PROBLEM REQUIREMENTS: For every entry, reproduce the wording exactly and omit any image it holds.

━━━━━━━━━━━━━━━━

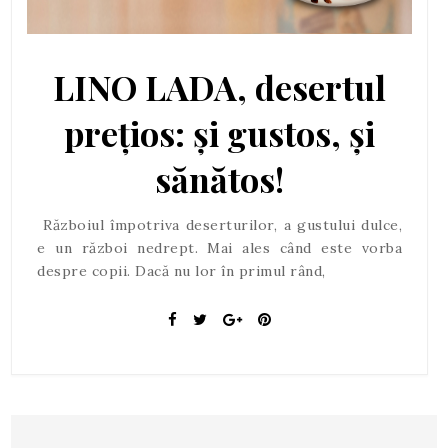
LINO LADA, desertul
prețios: și gustos, și
sănătos!
Războiul împotriva deserturilor, a gustului dulce,
e un război nedrept. Mai ales când este vorba
despre copii. Dacă nu lor în primul rând,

━━━━━━━━━━━━━━━━

PROBLEM SOLUTION:
LINO LADA, desertul
prețios: și gustos, și
sănătos!
Războiul împotriva deserturilor, a gustului dulce,
e un război nedrept. Mai ales când este vorba
despre copii. Dacă nu lor în primul rând,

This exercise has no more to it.